Gerald Barrax

1933 –
2019

Gerald William Barrax Sr. was born on June 21, 1933, in Attalla, Alabama, to Aaron and Dorthera Barrax. Barrax’s family lived in rural Alabama until 1944, then moved to Pittsburgh. He became interested in poetry when, in his senior year of high school, he was hospitalized for a tonsillectomy and a girl wrote him a poem to help him feel better. Barrax graduated from high school in 1951. He took a job at U.S. Steel in Homestead, Pennsylvania to save money for college tuition. A co-worker who had formerly been imprisoned introduced Barrax to Walter Benton’s love poems. Benton’s work later influenced Barrax’s style. Barrax enrolled at Duquesne University in Pittsburgh as a pharmacy major, but dropped out due to financial difficulties. He then joined the Air Force, where he worked as a radio mechanic. He spent his free time reading poetry and used Clement Wood’s Poet’s Handbook to teach him about the craft of writing poetry. After Barrax was discharged in 1957 as Airman First Class, he reenrolled at Duquesne and funded his education with the G.I. Bill. He earned his BA in 1963. He next enrolled at the University of Pittsburgh, where he completed an MA in English in 1969. He later pursued PhD work at the University of North Carolina at Chapel Hill, but left the program to focus on writing.

Barrax was the author of five poetry collections: From a Person Sitting in Darkness: New and Selected Poems (LSU Press, 1998); Leaning Against the Sun (University of Arkansas Press, 1992); The Deaths of Animals and Lesser Gods (University of Virginia Press, 1984); An Audience of One: Poems (University of Georgia Press, 1980); and Another Kind of Rain: Poems (University of Pittsburgh Press, 1970), which was nominated for the Pulitzer Prize for Poetry and the National Book Award.
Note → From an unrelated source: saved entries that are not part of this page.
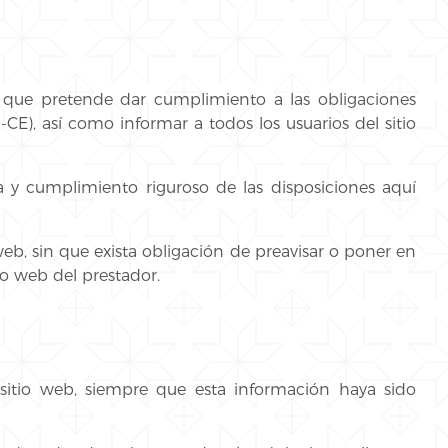
l que pretende dar cumplimiento a las obligaciones
CE), así como informar a todos los usuarios del sitio
 y cumplimiento riguroso de las disposiciones aquí
web, sin que exista obligación de preavisar o poner en
io web del prestador.
 sitio web, siempre que esta información haya sido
Thematically, Barrax’s poetry has been divided into three distinct periods: the first has been characterized by his interests in existentialism, the Black Arts Movement, and experimental poetry; the second concerns itself with confessional themes, particularly Barrax’s second marriage; and the third expands on his confessional style, but also examines concerns within the African American community.

In 1983, Barrax won the Callaloo Creative Writing Award for Non-Fiction Prose. In 2006, he was inducted into the North Carolina Literary Hall of Fame. Three years later, he received the North Carolina Literature Award. He was also awarded a grant from the Ford Foundation. 

Barrax taught for nearly thirty years at North Carolina State University, where he was the first African American professor. Barrax was also editor of the literary magazine Obsidian: Literature and Arts in the African Diaspora and served as poetry editor of Callaloo. He retired from his posts as professor of English and poet-in-residence at North Carolina State in 1997.

Barrax died in Raleigh on December 7, 2019, after being struck by a vehicle while crossing the street. He was eighty-six years old.